Этот тип романа не был создан Кретьеном де Труа, который разработал лишь одну его разновидность — «бретонский» роман, использовав волшебно-сказочные мотивы и мотивировки при конструировании своих книг (и здесь роман оказался опять очень восприимчивым и к чужим сюжетам, и чужим повествовательным структурам). Создал Кретьен и принципы ненавязчивой, скрытой циклизации без прямолинейного выстраивания произведений в жесткую последовательную цепь. Одногеройный роман с замкнутым сюжетом, повторяем, не был создан Кретьеном, он возник в его эпоху и выдвинул памятники, созданные без какого-либо воздействия поэта из Шампани. Он просуществовал достаточно долго, практически — до «конца», т. е. до того момента, когда рыцарский роман в стихах прекратил свое существование. Параллельно с таким романом сложились лэ — куртуазные повести, с еще более обостренным внутренним конфликтом, концентрированностью повествования, отсутствием «авантюрности», т. е. рыцарского приключения, формирующего характер героя, позволяющего ему раскрыть свои возможности и обеспечивающего ему успех в его предприятии.

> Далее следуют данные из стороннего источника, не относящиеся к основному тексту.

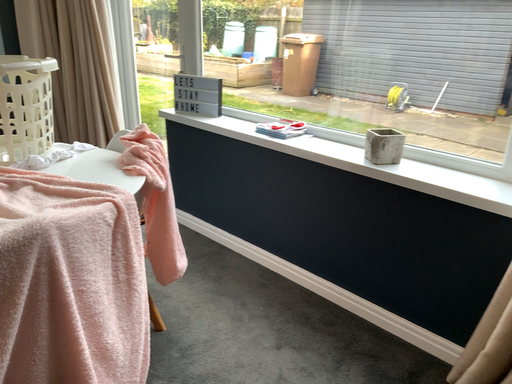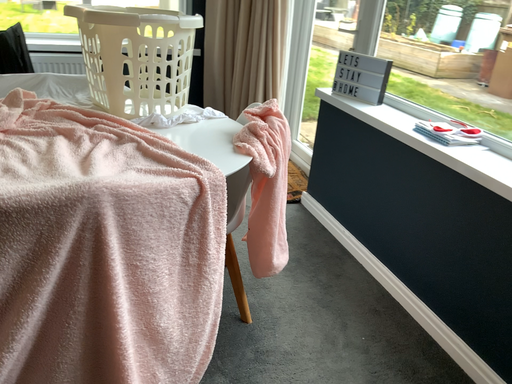 Question: Which way did the camera rotate in the video?

Choices:
 (A) rotated left
 (B) rotated right

Answer: (A) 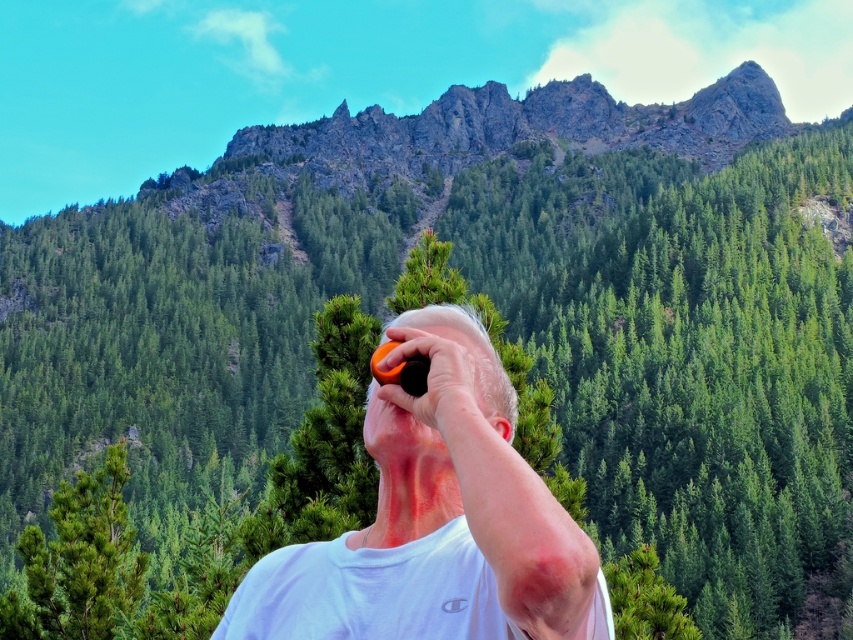 Can you confirm if orange matte camera at center is thinner than orange matte tennis ball at upper center?

No.

Is orange matte camera at center wider than orange matte tennis ball at upper center?

Indeed, orange matte camera at center has a greater width compared to orange matte tennis ball at upper center.

Who is more forward, (403, 465) or (428, 397)?

Point (428, 397) is in front.

Identify the location of orange matte camera at center. click(x=436, y=522). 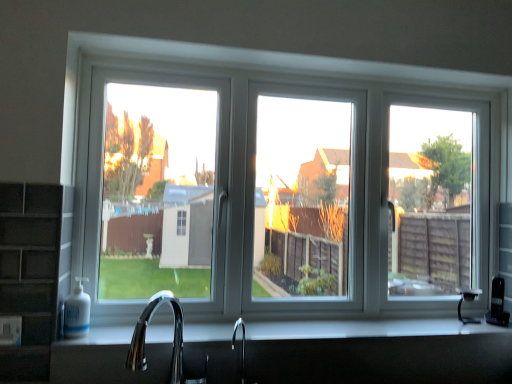 This screenshot has width=512, height=384. I want to click on free point above white plastic window at center (from a real-world perspective), so click(292, 69). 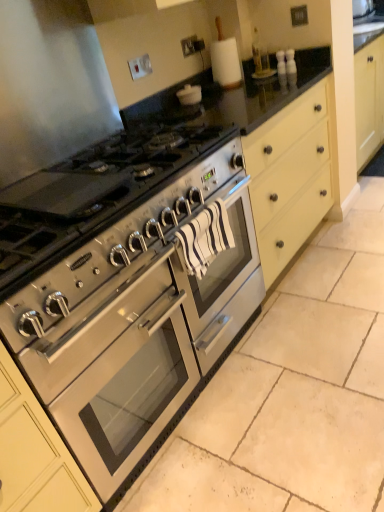 Question: From the image's perspective, would you say stainless steel oven at center is shown under satin silver gas stove at center?

Choices:
 (A) yes
 (B) no

Answer: (A)

Question: Can you confirm if stainless steel oven at center is wider than satin silver gas stove at center?

Choices:
 (A) no
 (B) yes

Answer: (B)

Question: From a real-world perspective, is stainless steel oven at center over satin silver gas stove at center?

Choices:
 (A) yes
 (B) no

Answer: (B)

Question: From the image's perspective, is stainless steel oven at center located above satin silver gas stove at center?

Choices:
 (A) yes
 (B) no

Answer: (B)

Question: From a real-world perspective, is stainless steel oven at center physically below satin silver gas stove at center?

Choices:
 (A) no
 (B) yes

Answer: (B)

Question: Would you say satin silver gas stove at center is part of stainless steel oven at center's contents?

Choices:
 (A) no
 (B) yes

Answer: (A)

Question: Does satin silver gas stove at center have a larger size compared to stainless steel oven at center?

Choices:
 (A) yes
 (B) no

Answer: (B)

Question: From the image's perspective, would you say satin silver gas stove at center is shown under stainless steel oven at center?

Choices:
 (A) no
 (B) yes

Answer: (A)

Question: Considering the relative sizes of satin silver gas stove at center and stainless steel oven at center in the image provided, is satin silver gas stove at center thinner than stainless steel oven at center?

Choices:
 (A) yes
 (B) no

Answer: (A)

Question: Is stainless steel oven at center surrounded by satin silver gas stove at center?

Choices:
 (A) no
 (B) yes

Answer: (A)

Question: Is satin silver gas stove at center to the right of stainless steel oven at center from the viewer's perspective?

Choices:
 (A) no
 (B) yes

Answer: (A)

Question: Could you tell me if satin silver gas stove at center is turned towards stainless steel oven at center?

Choices:
 (A) no
 (B) yes

Answer: (A)

Question: Considering the positions of point click(x=56, y=400) and point click(x=57, y=209), is point click(x=56, y=400) closer or farther from the camera than point click(x=57, y=209)?

Choices:
 (A) closer
 (B) farther

Answer: (A) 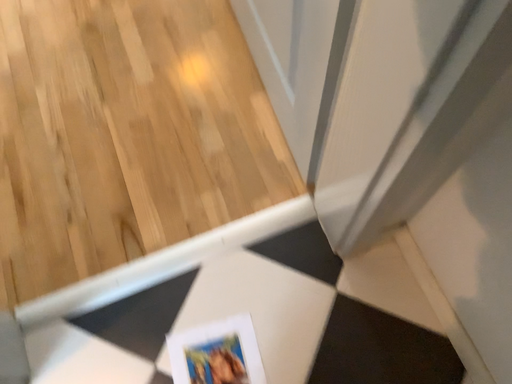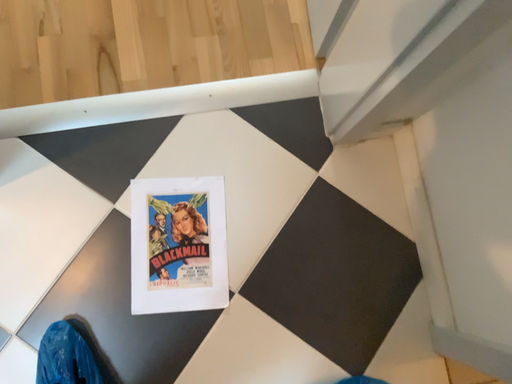 Question: How did the camera likely rotate when shooting the video?

Choices:
 (A) rotated downward
 (B) rotated upward

Answer: (A) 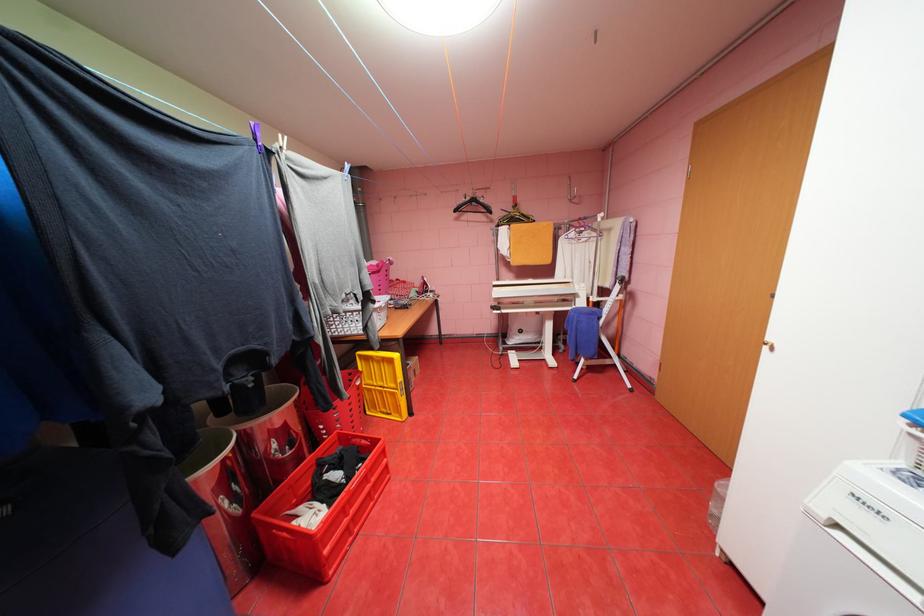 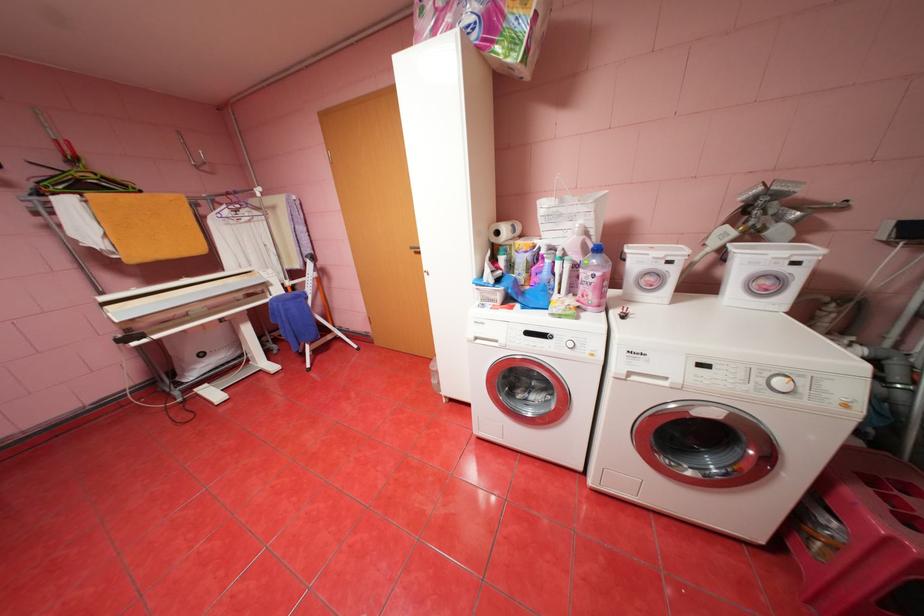 Question: How did the camera likely rotate?

Choices:
 (A) Left
 (B) Right
 (C) Up
 (D) Down

Answer: (B) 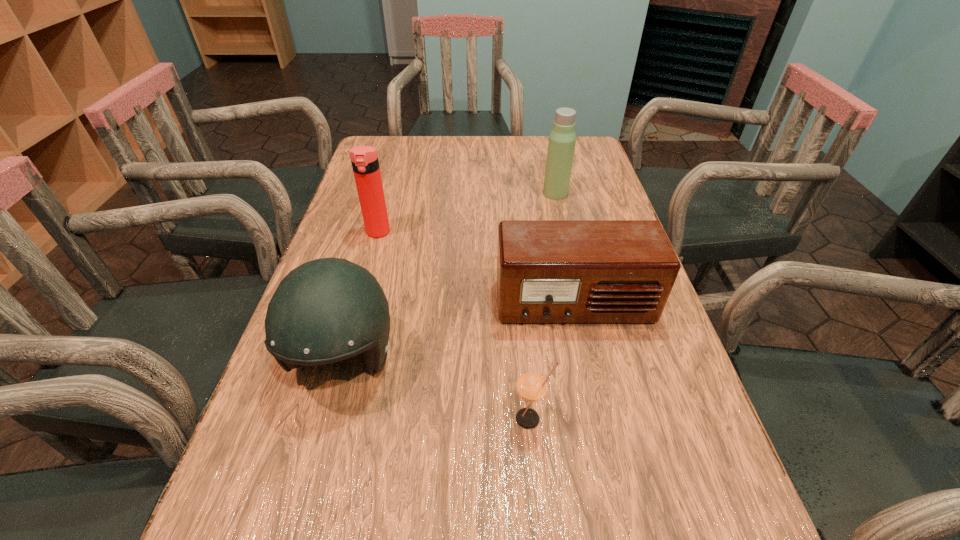 Locate an element on the screen. This screenshot has width=960, height=540. free region that satisfies the following two spatial constraints: 1. at the face opening of the straw; 2. on the right side of the football helmet is located at coordinates (326, 418).

This screenshot has width=960, height=540. Identify the location of vacant point that satisfies the following two spatial constraints: 1. on the back side of the straw; 2. on the right side of the farther thermos bottle. (510, 193). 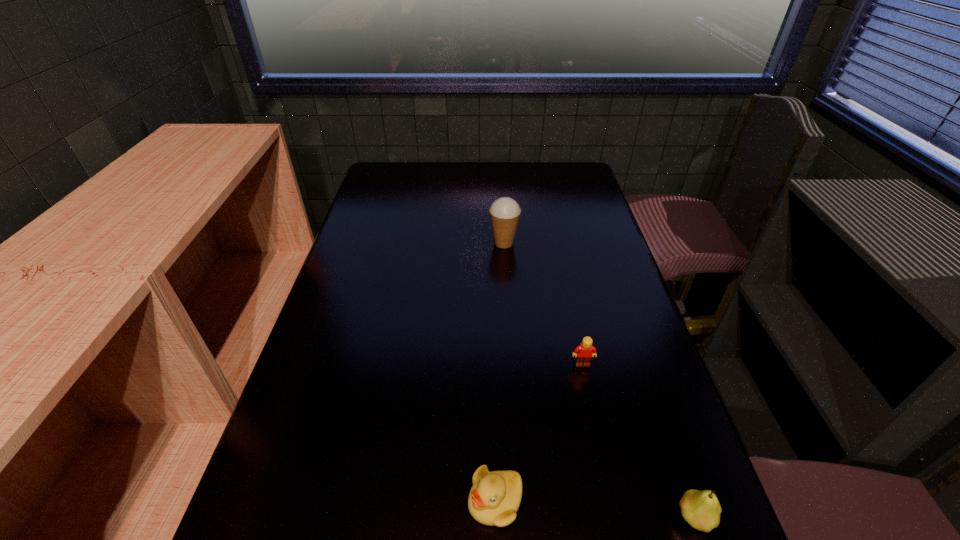 Find the location of `vacant area that lies between the duckling and the Lego`. vacant area that lies between the duckling and the Lego is located at coordinates pyautogui.click(x=539, y=433).

I want to click on unoccupied position between the duckling and the third object from left to right, so click(x=539, y=433).

Where is `free space between the tallest object and the duckling`? Image resolution: width=960 pixels, height=540 pixels. free space between the tallest object and the duckling is located at coordinates (499, 372).

I want to click on free spot between the tallest object and the pear, so click(x=599, y=380).

Where is `free space between the rightmost object and the tallest object`? The width and height of the screenshot is (960, 540). free space between the rightmost object and the tallest object is located at coordinates (599, 380).

This screenshot has height=540, width=960. Identify the location of unoccupied area between the icecream and the rightmost object. (599, 380).

This screenshot has height=540, width=960. Identify the location of free spot between the pear and the third object from left to right. (638, 441).

Locate an element on the screen. Image resolution: width=960 pixels, height=540 pixels. the third closest object to the duckling is located at coordinates click(505, 212).

The height and width of the screenshot is (540, 960). What are the coordinates of `object that is the second closest one to the Lego` in the screenshot? It's located at (701, 509).

Locate an element on the screen. Image resolution: width=960 pixels, height=540 pixels. vacant region that satisfies the following two spatial constraints: 1. on the face of the third nearest object; 2. on the beak of the duckling is located at coordinates (612, 501). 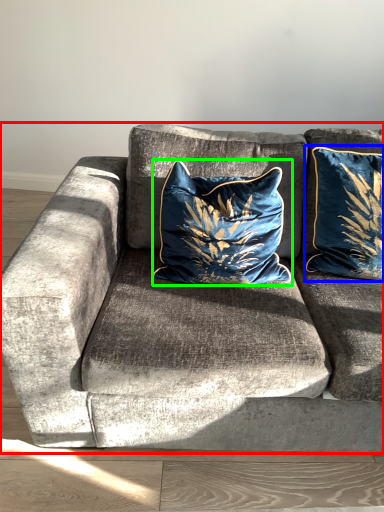 Question: Which object is positioned closest to studio couch (highlighted by a red box)? Select from pillow (highlighted by a blue box) and pillow (highlighted by a green box).

Choices:
 (A) pillow
 (B) pillow

Answer: (B) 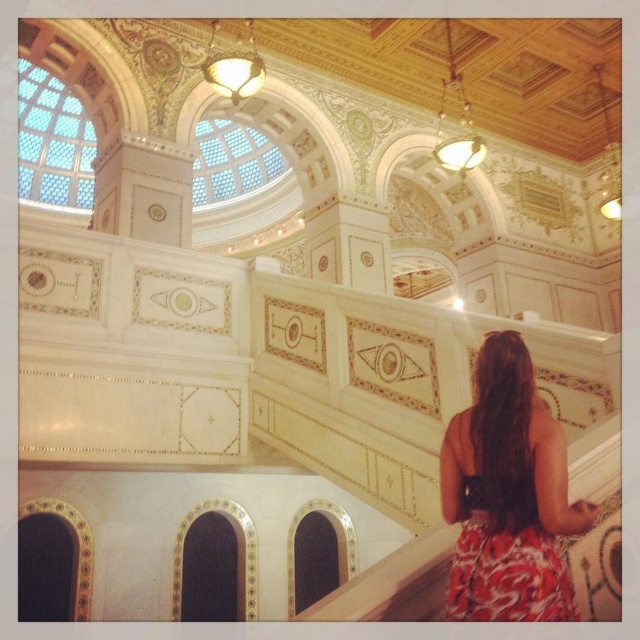 Who is higher up, red floral dress at lower right or printed fabric dress at lower right?

red floral dress at lower right

Between red floral dress at lower right and printed fabric dress at lower right, which one is positioned lower?

printed fabric dress at lower right is lower down.

Where is `red floral dress at lower right`? The height and width of the screenshot is (640, 640). red floral dress at lower right is located at coordinates [508, 496]. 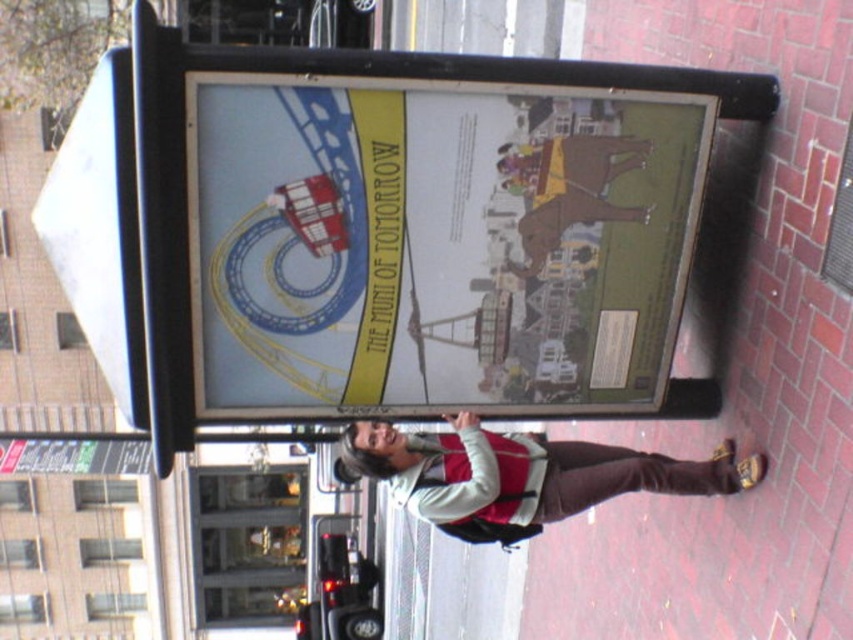 Which is more to the right, matte paper poster at center or velvet-like brown pants at lower right?

From the viewer's perspective, velvet-like brown pants at lower right appears more on the right side.

Between matte paper poster at center and velvet-like brown pants at lower right, which one is positioned lower?

velvet-like brown pants at lower right is lower down.

Where is `matte paper poster at center`? This screenshot has height=640, width=853. matte paper poster at center is located at coordinates (437, 244).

Близок к типу романа, созданного Кретьеном де Труа, «бытовой», или «нравоописательный», роман, в котором феерические мотивы сменились чисто житейскими превратностями, ретардирующими «поиск» героя (таковы, в частности, романы Жана Ренара, в которых, однако, феодальная действительность и судьба в ней героев конструировались во многом и по принципам греческого романа, так называемого-авантюрного). Здесь появляется возможность временного расщепления линии сюжета и изображения отдельно судеб рыцаря и его дамы, соединяющихся в конце повествования. Увеличение бытовых деталей не уничтожает лирического характера такого романа.

Кретьен де Труа заложил также основы романа нового типа, в котором практически главным героем вновь оказывается не индивидуальная личность, а социум (впрочем, сложенный из индивидуумов), судьбе которого — сначала не всей, а в один кульминационный момент его существования (пусть достаточно большой), и посвящается книга. Наиболее полно и талантливо принципы такого романа были реализованы не на французской почве, а гениальным немецким поэтом Вольфрамом фон Эшенбахом.

Более прямолинейно и плоско принципы такого романного повествования пытались воплотить в жизнь многочисленные продолжатели кретьеновского «Персеваля», а также Роберт де Борон в своей трилогии. И несколько позже — создатели прозаических циклов. В них сюжет снова становится открытым, а бытие — но уже не героя, а всего социума — замкнутым в пограничных моментах возникновения и гибели. Такие произведения неизбежно были многогеройными, и хотя развертывание сюжета оставалось линейным и однонаправленным, широко применялся прием переплетения эпизодов. Такой роман, тяготеющий к эпопейности (в современном смысле слова), однако, проявлял тенденцию к разложению. Во-первых, появлялись замкнутые одногеройные произведения (мы называли их «маргинальными»), лишь имплицитно связанные с сюжетом цикла. Во-вторых, составляющие цикл произведения автономизировались, опять тяготея к более сжатой и емкой форме.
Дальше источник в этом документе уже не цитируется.